▼▼▼
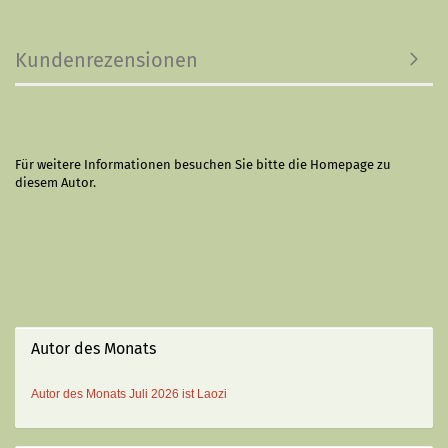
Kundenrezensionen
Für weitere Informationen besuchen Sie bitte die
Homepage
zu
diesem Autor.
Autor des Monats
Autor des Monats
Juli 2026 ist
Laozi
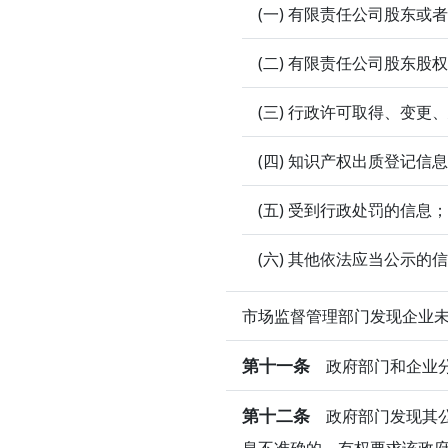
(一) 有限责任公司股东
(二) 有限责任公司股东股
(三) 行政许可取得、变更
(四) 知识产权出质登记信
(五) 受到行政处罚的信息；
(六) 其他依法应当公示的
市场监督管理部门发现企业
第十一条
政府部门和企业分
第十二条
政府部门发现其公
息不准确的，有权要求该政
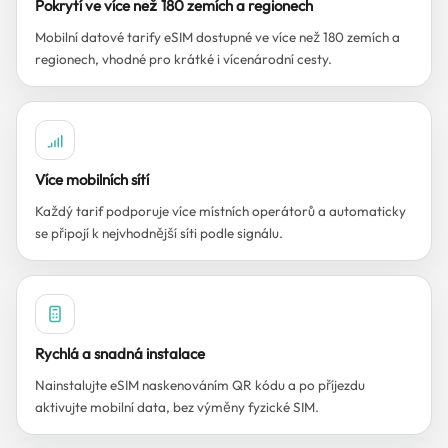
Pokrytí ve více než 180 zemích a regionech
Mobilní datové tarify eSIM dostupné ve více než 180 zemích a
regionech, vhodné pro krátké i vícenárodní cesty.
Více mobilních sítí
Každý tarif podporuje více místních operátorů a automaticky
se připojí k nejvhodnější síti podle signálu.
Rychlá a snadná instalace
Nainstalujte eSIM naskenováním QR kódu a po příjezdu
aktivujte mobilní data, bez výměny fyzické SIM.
▲▲▲
▼▼▼
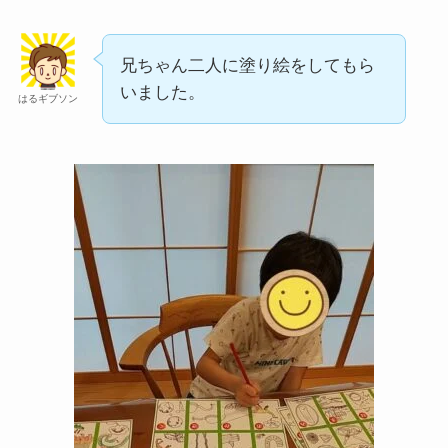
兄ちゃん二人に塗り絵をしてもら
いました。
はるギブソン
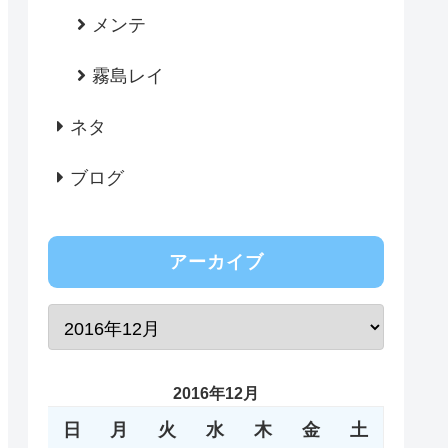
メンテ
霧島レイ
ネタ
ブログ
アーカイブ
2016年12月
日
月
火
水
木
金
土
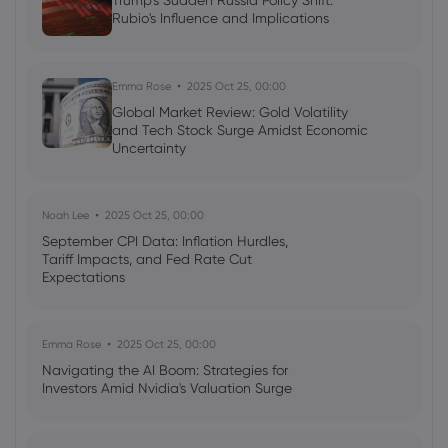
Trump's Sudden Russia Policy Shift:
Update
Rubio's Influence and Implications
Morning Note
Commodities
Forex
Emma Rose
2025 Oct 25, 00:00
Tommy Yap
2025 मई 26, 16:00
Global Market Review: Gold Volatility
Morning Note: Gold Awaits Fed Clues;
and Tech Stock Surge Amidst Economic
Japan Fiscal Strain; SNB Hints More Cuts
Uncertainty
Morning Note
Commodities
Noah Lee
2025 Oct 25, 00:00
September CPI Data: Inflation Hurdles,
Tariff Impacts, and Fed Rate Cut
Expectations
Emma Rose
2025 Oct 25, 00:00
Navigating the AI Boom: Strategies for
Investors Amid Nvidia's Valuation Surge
▲▲▲
WORK INSTRUCTIONS:
In this listing, how many lines contain "eSIM"? Give the number without explanation.

OUTPUT OF THE EXERCISE:
2